# Indo-European Languages like Albanian



## nac0889

What Indo-European languages sound like Albanian and have similar words in it like shkolla?


----------



## J.F. de TROYES

Do you mean : *shkollë (school ) ?*  Albanian is placed on an I.E. branch where there is no other known language ( it's the same for Greek ) . Some scholars believe that it has to do with ancient languages like Illyrian or Thracian, but as far no definite evidence has been given. If you are interested in this language, you can see here .


----------



## lietus

I don't think there are any IE languages that sound like Albanian... not even remotely  

JFdT, I think shkolla would be the definite form of shkollë.


----------



## hajenso

It's easy to find words in Albanian that have "cognates" in other languages, but they are pretty much all borrowings rather than true cognates in the strictest sense.  "Shkollë" is an example, borrowed from Latin "schola".


----------



## lietus

Did Albanians borrow it directly from Latin? That seems unlikely to me, but I don't know exactly how to say school in Bulgarian or Serbo-Croatian, so the closest thing I can think of is the Romanian word şcoală... The pronunciations are pretty close, as ş/sh and ă/ë have the same pronunciations.

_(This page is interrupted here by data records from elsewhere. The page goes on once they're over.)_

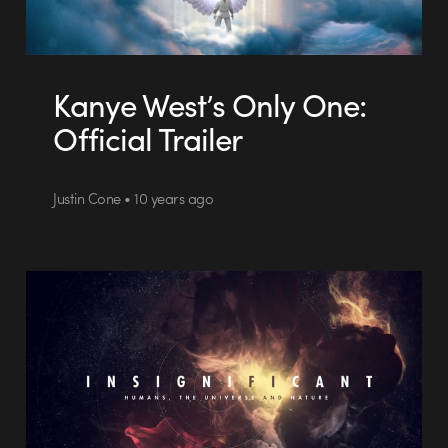
Kanye West’s Only One:
Official Trailer
Justin Cone • 10 years ago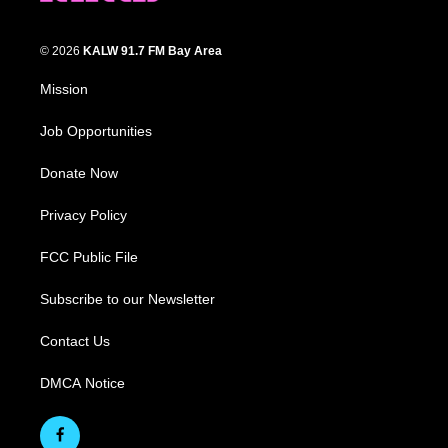
© 2026
KALW 91.7 FM Bay Area
Mission
Job Opportunities
Donate Now
Privacy Policy
FCC Public File
Subscribe to our Newsletter
Contact Us
DMCA Notice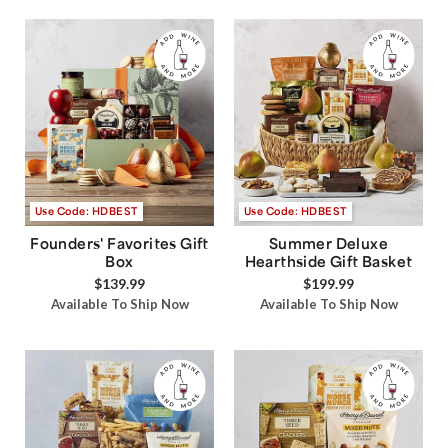
Use Code: HDBEST
Use Code: HDBEST
Founders' Favorites Gift
Summer Deluxe
Box
Hearthside Gift Basket
$139.99
$199.99
Available To Ship Now
Available To Ship Now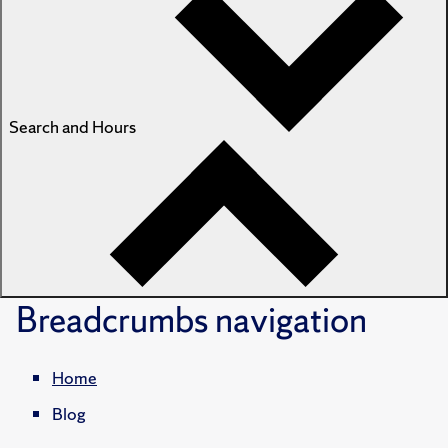
Search and Hours
Breadcrumbs
navigation
Home
Blog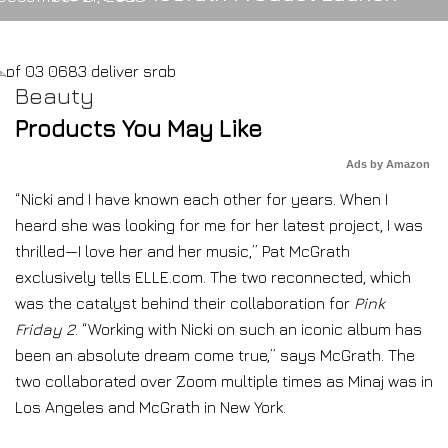
Beauty
Products You May Like
Ads by Amazon
“Nicki and I have known each other for years. When I
heard she was looking for me for her latest project, I was
thrilled—I love her and her music,” Pat McGrath
exclusively tells ELLE.com. The two reconnected, which
was the catalyst behind their collaboration for
Pink
Friday 2
. “Working with Nicki on such an iconic album has
been an absolute dream come true,” says McGrath. The
two collaborated over Zoom multiple times as Minaj was in
Los Angeles and McGrath in New York.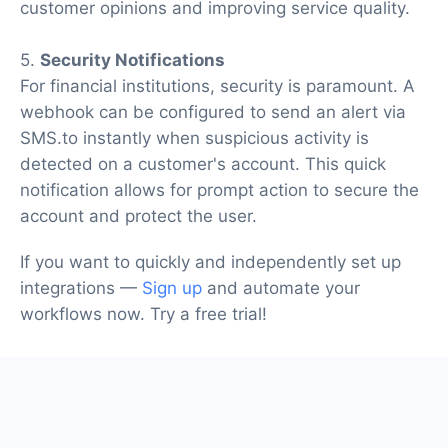
customer opinions and improving service quality.
5.
Security Notifications
For financial institutions, security is paramount. A
webhook can be configured to send an alert via
SMS.to instantly when suspicious activity is
detected on a customer's account. This quick
notification allows for prompt action to secure the
account and protect the user.
If you want to quickly and independently set up
integrations —
Sign up
and automate your
workflows now. Try a free trial!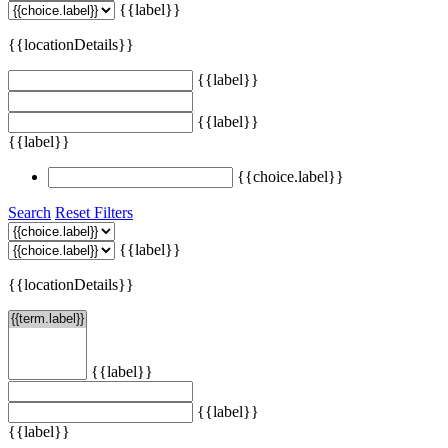
{{label}}
{{locationDetails}}
{{label}}
{{label}}
{{label}}
{{choice.label}}
Search
Reset Filters
{{label}}
{{locationDetails}}
{{label}}
{{label}}
{{label}}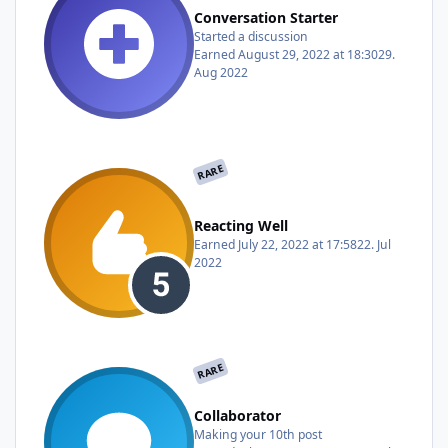
Conversation Starter
Started a discussion
Earned
August 29, 2022 at 18:30
29.
Aug 2022
RARE
Reacting Well
Earned
July 22, 2022 at 17:58
22. Jul
2022
RARE
Collaborator
Making your 10th post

After doing a bit of poking around, it appears that school in Serbo-Croatian is школа/škola and that Romanian borrowed the word from them. So I suppose it's likely that Albanian got it through them, aswell.


----------



## hajenso

It's possible that it came to Albanian from Romanian, yeah.  There's a lot of evidence that points to a closer geographical and social proximity between those two languages in times past.  But there are a lot of genuine Latin loanwords in Albanian, some of which are much less obvious.  Some examples are mbret "king" < L imperatorem, mallkoj "to curse" < L maledicere, qytet "city" < L civitatem, ushtri "army" < L exercitum, etc.


----------



## lietus

Something about Dacian and Thracian and Illyrian and a Balkan substratum or something... I'm not sure, Albanian makes my brain hurt


----------